Posted by SINOBU at 2009年04月17日 18:22
しつこくレスレス失礼します。
http://zerodama.seesaa.net/article/24771034.html
難しい言葉が多くて、いろいろ調べて勉強になりましたよ。まつろわぬ(服従しない)とか、散所とか…
しかし、何ですかこれ。ここまでいくとナンセンス!「四つ」という言葉に、一部差別的な意味があるからと言って、他の、差別とは無関係の意味で用いる時にも問題視するなんて…言葉尻をとらえて、意味内容を斟酌していないとしか思えません。こんなにまで先回りして自主規制してたら、成り立たない作品世界っていっぱいあるのでは。正に言葉狩りですよ。うっかり使うと、被差別部落の人が傷つくんでしょうか?それとも責任とらされちゃった893さん?ああわからない。
誰かを侮辱したり不快な思いをさせない為でなく、自己保身、君子危うきに近寄らずで自主規制かけるのは有害無益としか思えません。誰が得をするんですか、こんなこと。「表現の自由」はどこへ?
こんな重箱の隅つつきより、「生殖能力を失っても女が生きているのはムダ」という某都知事発言とか、「女は産む機械」発言とかそういうの厳しく取り締まってほしいなあ。女性のみならず、無精子症の男性とか、侮辱し傷つける明白な差別発言でしょうに。

>変態
手塚漫画の変態さんは、感情移入しやすいっていうか、こんな異常な成り行きと状況下では、変態さんになっちゃっても無理ないな〜と同情の余地がある(むしろ人間らしい)ので好きです。昨今の「理由なき変態」にはついていけません。
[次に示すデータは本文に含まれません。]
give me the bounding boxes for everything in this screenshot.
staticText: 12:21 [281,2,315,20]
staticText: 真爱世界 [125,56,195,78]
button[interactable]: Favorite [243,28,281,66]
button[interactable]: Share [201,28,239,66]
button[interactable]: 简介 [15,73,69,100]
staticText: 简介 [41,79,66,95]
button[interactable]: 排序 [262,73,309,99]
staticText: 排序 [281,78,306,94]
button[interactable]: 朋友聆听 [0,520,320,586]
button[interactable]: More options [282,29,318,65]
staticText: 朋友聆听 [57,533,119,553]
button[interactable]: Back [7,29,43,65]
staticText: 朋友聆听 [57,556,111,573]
今年公開の映画MWはホモセクシュアルの要素はないようでがっかりです。何の為の玉木宏、何の為の山田孝之?
Posted by トミー at 2009年04月18日 03:48
また、大道寺さんに教えていただきました!ありがとうございます。あの「ワースト」の作者にこんな運命が待っていたとは。才能ある作家に、まさにワーストな環境だったんですねぇ(怒)
 昭和30年代生まれの私は、1970年前後の、何とも濃厚なマンガ群をリアルタイムで読んで育ちました。今で言うところのトラウマになった作品も多いですが、手塚マンガは一際凄かったですわい。「火の鳥」は、残酷なヤツだと思います、今でも。たまに、主人公を助けてくれることもあるけど、たまにですから。
 人間に対する愛と憎悪が渦巻く作品群、「黒手塚」な作品群をNHKで語ってほしいところです。鳥人大系、とかね。この作品には「ローデシアより」という、単行本には入れられなかった回がありましたが(人種問題が出てくるからでしょう)私はたまたま雑誌で読んでいました。人類全部が鳥類に駆逐されちまうんだから、この回は「この作品の中の歴史」として入れといてほしいんですが、規制にあっているんですね。
 私は寡聞にして「まんが秘宝シリーズ」を読んでいません。惜しいことをしました。御教えに感謝です♪
Posted by ネコトシ at 2009年04月18日 18:15
>>SINOBUさん

>「あのままだとカッコ悪いから」と、自分から申し出て描き直したそうです。

えーーそんなぁぁ。
あのコンビニ版買った人の過半数は絶対、あの「テレビパンチシーン」を求めて買ったはずなのに…
アムロを見つめるブライトの頼もしそうな(絶対あり得ない)顔もなんともいえないページですよね。
当時はやはり、相当限られた資料しか渡されないままに描かざるを得ない状況もあったそうです。
そうかぁ、TVなかったかあ…そりゃまあ、見てたらああは描けないですよね…

>どっかの新聞のコラムが「漫画の神様手塚治虫も墓の中で嘆いていることだろう」と書いて、「自分とこの新聞が手塚治虫を俗悪漫画家とパッシングしていたのを忘れたのか!」と激怒してる漫画評論家を見た覚えが……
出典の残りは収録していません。